Rice was first scheduled for a 20 round exhibition with Young Corbett II, featherweight champion, in Waterford, Connecticut, on November 6, 1902. The match did not take place until January 14, 1903, in Arkansas, and the originally scheduled bout never took place. According to one article, police officers arrested Rice in Waterbury to prevent his fighting on November 6. Corbett II was apparently arrested in Hartford as well, on the grounds that boxing was illegal in Connecticut at the time. Fellow New London boxer Mosey King made the trip with Rice to Hot Springs, Arkansas, riding the trains day and night to meet featherweight champion Young Corbett II. The Featherweight Title Bout with Young Corbett II in Arkansas on January 14, which Rice lost in a 17 round TKO, was one of the most difficult of Rice's life, and he was in considerable distress by the end of the bout, More significantly, however, the Norwich Bulletin felt Rice unexpectedly dominated the first three rounds of the historic bout, and may have performed better if not for exhaustion from the long train ride he took to get to Hot Springs. This fight became the only sanctioned chance at the World Featherweight Title Rice would receive.

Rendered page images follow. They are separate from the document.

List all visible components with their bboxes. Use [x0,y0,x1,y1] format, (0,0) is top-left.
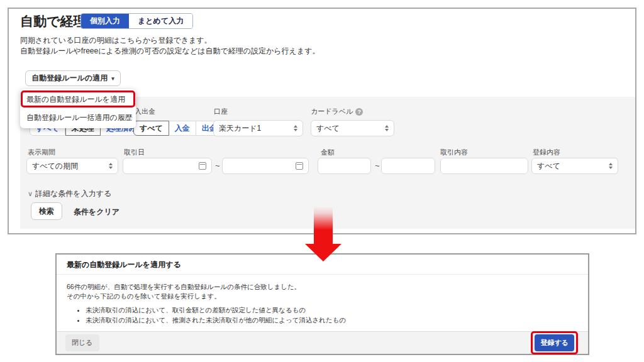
card-label: カードラベル [311,107,353,115]
date-to-input[interactable] [222,158,309,174]
select-caret-icon [294,125,297,131]
period-select[interactable]: すべての期間 [26,158,118,174]
account-select-value: 楽天カード1 [219,123,261,134]
period-label: 表示期間 [28,148,55,157]
caret-down-icon: ▾ [111,75,114,82]
date-from-input[interactable] [123,158,212,174]
advanced-conditions-label: 詳細な条件を入力する [35,189,111,198]
apply-latest-rules-modal: 最新の自動登録ルールを適用する 66件の明細が、自動で処理を実行する自動登録ルー… [55,253,589,355]
modal-footer: 閉じる 登録する [57,331,588,354]
card-label-select[interactable]: すべて [311,120,394,136]
registered-content-select[interactable]: すべて [531,158,618,174]
close-button[interactable]: 閉じる [65,334,99,351]
inout-all-button[interactable]: すべて [133,121,169,136]
account-label: 口座 [214,107,228,116]
menu-item-bulk-apply-history[interactable]: 自動登録ルール一括適用の履歴 [20,109,136,127]
auto-accounting-panel: 自動で経理 個別入力 まとめて入力 同期されている口座の明細はこちらから登録でき… [8,8,636,234]
apply-rules-dropdown-button[interactable]: 自動登録ルールの適用 ▾ [25,70,121,86]
amount-max-input[interactable] [381,158,435,174]
submit-button-wrap: 登録する [535,334,574,351]
inout-deposit-button[interactable]: 入金 [169,121,196,136]
register-button[interactable]: 登録する [535,334,574,351]
registered-content-label: 登録内容 [533,148,560,157]
exclusion-list: 未決済取引の消込において、取引金額との差額が設定した値と異なるもの 未決済取引の… [86,305,578,325]
inout-label: 入出金 [135,107,155,116]
input-mode-tabs: 個別入力 まとめて入力 [80,13,193,29]
period-select-value: すべての期間 [32,161,78,172]
select-caret-icon [109,163,113,169]
select-caret-icon [609,163,613,169]
page-description: 同期されている口座の明細はこちらから登録できます。 自動登録ルールやfreeeに… [20,35,319,57]
modal-body-line-1: 66件の明細が、自動で処理を実行する自動登録ルールの条件に合致しました。 [67,282,578,292]
transaction-desc-label: 取引内容 [440,148,468,157]
registered-select-value: すべて [537,161,560,172]
modal-body-line-2: その中から下記のものを除いて登録を実行します。 [67,292,578,301]
tab-bulk-input[interactable]: まとめて入力 [129,14,192,28]
red-arrow-down-icon [305,244,341,261]
page-title: 自動で経理 [20,13,87,30]
select-caret-icon [385,125,389,131]
menu-item-apply-latest-rules[interactable]: 最新の自動登録ルールを適用 [20,90,136,109]
apply-rules-label: 自動登録ルールの適用 [31,73,108,84]
clear-conditions-button[interactable]: 条件をクリア [74,207,119,217]
transaction-date-label: 取引日 [124,148,145,157]
menu-item-apply-latest-rules-label: 最新の自動登録ルールを適用 [26,95,125,104]
card-label-row: カードラベル? [311,105,363,116]
advanced-conditions-link[interactable]: ∨詳細な条件を入力する [28,189,111,199]
exclusion-item-2: 未決済取引の消込において、推測された未決済取引が他の明細によって消込されたもの [86,315,578,325]
exclusion-item-1: 未決済取引の消込において、取引金額との差額が設定した値と異なるもの [86,305,578,315]
apply-rules-dropdown-menu: 最新の自動登録ルールを適用 自動登録ルール一括適用の履歴 [20,89,136,128]
calendar-icon[interactable] [199,162,206,170]
amount-label: 金額 [321,148,335,157]
red-arrow-shaft [314,206,333,244]
card-select-value: すべて [316,123,340,134]
transaction-desc-input[interactable] [440,158,528,174]
menu-item-bulk-apply-history-label: 自動登録ルール一括適用の履歴 [26,113,133,122]
amount-min-input[interactable] [318,158,371,174]
inout-segmented-control: すべて 入金 出金 [133,121,223,136]
description-line-1: 同期されている口座の明細はこちらから登録できます。 [20,35,319,46]
amount-range-separator: ~ [375,161,380,170]
tab-individual-input[interactable]: 個別入力 [81,14,129,28]
date-range-separator: ~ [215,161,220,170]
modal-body: 66件の明細が、自動で処理を実行する自動登録ルールの条件に合致しました。 その中… [57,275,588,340]
search-button[interactable]: 検索 [31,202,62,220]
calendar-icon[interactable] [296,162,303,170]
chevron-down-icon: ∨ [28,190,33,197]
description-line-2: 自動登録ルールやfreeeによる推測の可否の設定などは自動で経理の設定から行えま… [20,46,319,57]
account-select[interactable]: 楽天カード1 [213,120,303,136]
help-icon[interactable]: ? [355,108,363,116]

Rice operated a small farm in Waterford, Connecticut, with the proceeds of his boxing wins. He was depicted by the press as a frugal person, and adept as a carpenter.

==Later boxing years and retirement==
At the end of his more competitive years as a boxer, he fought a few exhibition bouts in New London to benefit local organizations, including the Local Fraternity of Owls in January 1911.

When not gaining income as a boxer, Rice worked at an iron mill near the end of his career. At times, he made extra income as a wrestler, as did many boxers of his era.

Rice died as a result of injuries from being run over by a wagon he was driving on January 17, 1921. He had been married and left one son, George.